High level of anxiety and lack of motivation
– the Great Resignation in United States is the sign of broader dissatisfaction among the workforce in United States. O.m Sons needs to understand the core reasons impacting the Finance & Accounting industry. This will help it in building a better workplace.
Technology disruption because of hacks, piracy etc
– The colonial pipeline illustrated, how vulnerable modern organization are to international hackers, miscreants, and disruptors. The cyber security interruption, data leaks, etc can seriously jeopardize the future growth of the organization.
Weighted SWOT Analysis of O.M. Scott & Sons Co. Leveraged Buyout Template, Example
Not all factors mentioned under the Strengths, Weakness, Opportunities, and Threats quadrants in the SWOT Analysis are equal. Managers in the HBR case study O.M. Scott & Sons Co. Leveraged Buyout needs to zero down on the relative importance of each factor mentioned in the Strengths, Weakness, Opportunities, and Threats quadrants.

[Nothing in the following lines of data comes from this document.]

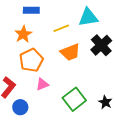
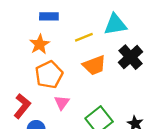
pink triangle: (42, 84) -> (62, 103), turned -32

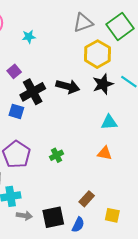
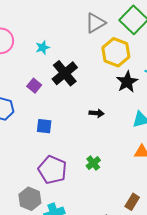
black arrow: (68, 86) -> (97, 113), moved, size x0.6
black cross: (33, 92) -> (65, 73), moved

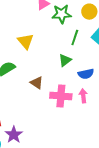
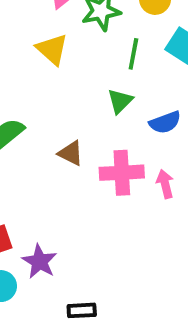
yellow triangle: (25, 41) -> (52, 49), moved
pink arrow: (83, 96) -> (165, 184), moved

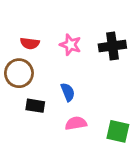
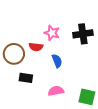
red semicircle: (30, 43) -> (36, 47), moved
blue semicircle: (68, 92) -> (57, 61), moved

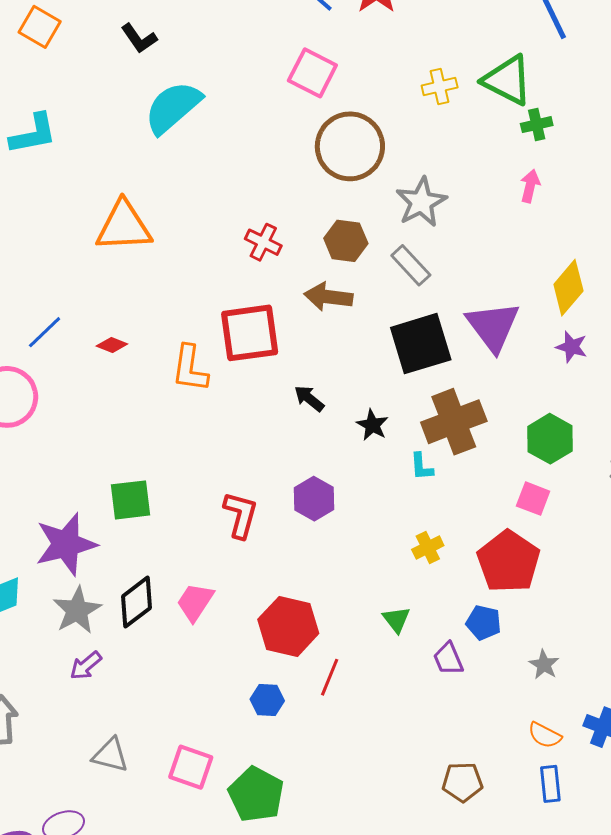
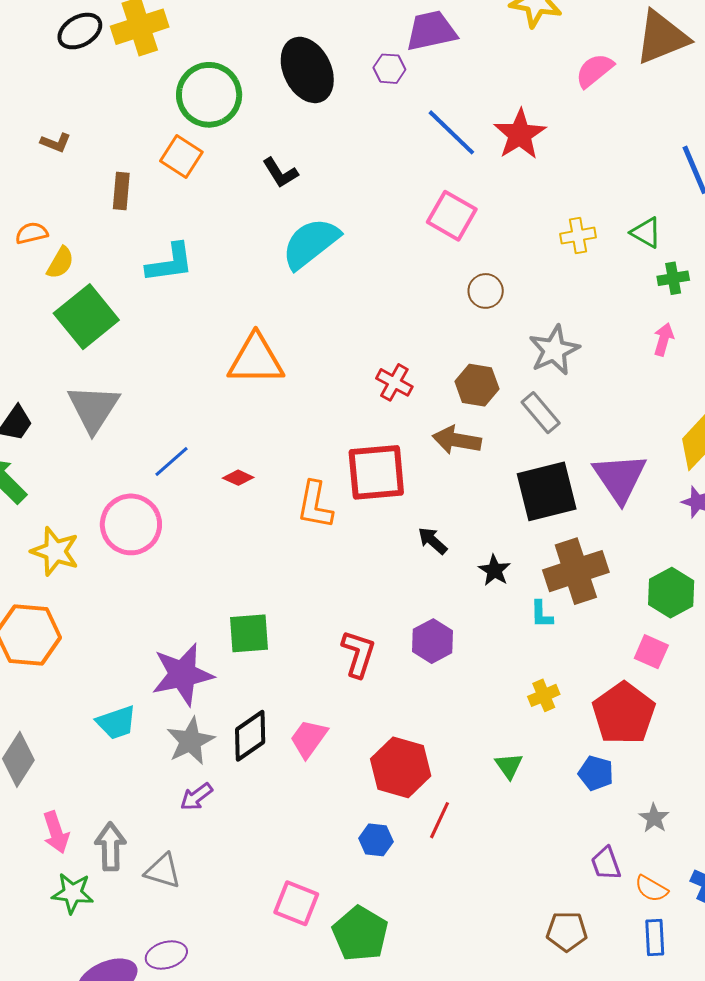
green triangle: (507, 80) -> (646, 232), size x0.6
brown circle: (350, 146) -> (486, 291), size x0.5
purple trapezoid: (448, 659) -> (606, 864), moved
gray triangle: (110, 755) -> (163, 871), moved

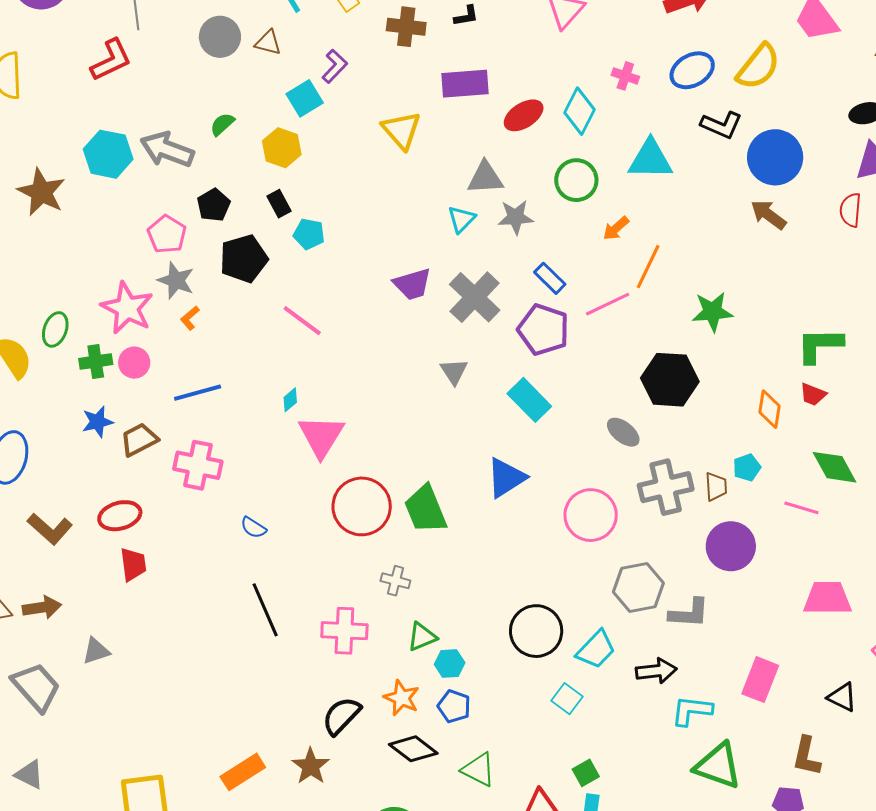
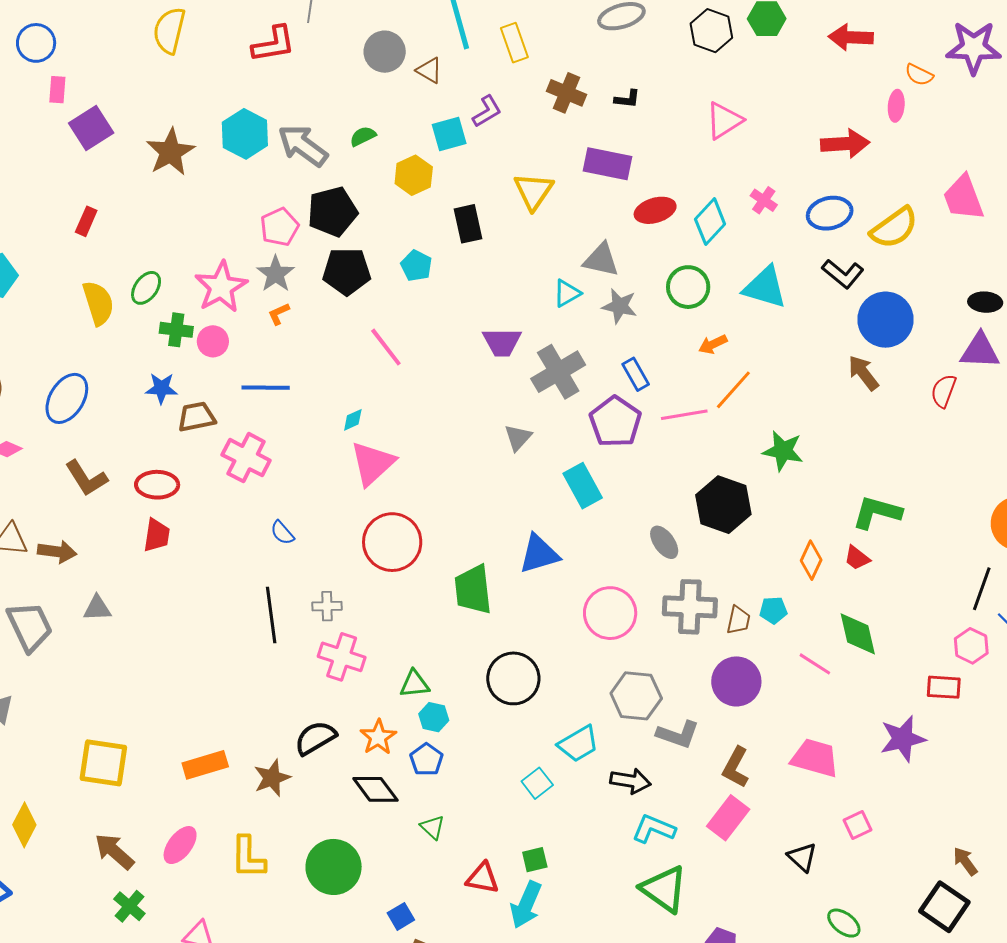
black rectangle: (279, 204) -> (468, 224), moved, size x1.4
black pentagon: (214, 205) -> (332, 212), size x1.5
green trapezoid: (426, 509) -> (473, 590), moved
gray cross: (395, 581) -> (327, 606), moved, turned -32
black circle: (536, 631) -> (513, 678), moved
brown L-shape: (806, 756) -> (736, 767), moved
green triangle: (478, 770) -> (432, 827), size x0.7

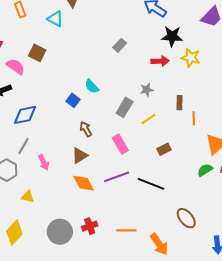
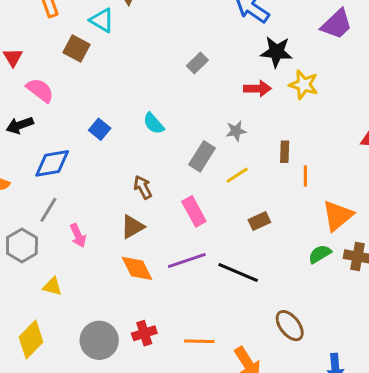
brown square: (37, 53) -> (76, 48), moved
blue square: (73, 100) -> (100, 129), moved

We can provide the relative importance to each factor by assigning relative weights. Weighted SWOT analysis process is a three stage process –
First stage for doing weighted SWOT analysis of the case study O.M. Scott & Sons Co. Leveraged Buyout is to rank the strengths and weaknesses of the organization. This will help you to assess the most important strengths and weaknesses of the firm and which one of the strengths and weaknesses mentioned in the initial lists are marginal and can be left out.
Second stage for conducting weighted SWOT analysis of the Harvard case study O.M. Scott & Sons Co. Leveraged Buyout is to give probabilities to the external strategic factors thus better understanding the opportunities and threats arising out of macro environment changes and developments.
Third stage of constructing weighted SWOT analysis of O.M. Scott & Sons Co. Leveraged Buyout is to provide strategic recommendations includes – joining likelihood of external strategic factors such as opportunities and threats to the internal strategic factors – strengths and weaknesses. You should start with external factors as they will provide the direction of the overall industry. Secondly by joining probabilities with internal strategic factors can help the company not only strategic fit but also the most probably strategic trade-off that O.m Sons needs to make to build a sustainable competitive advantage.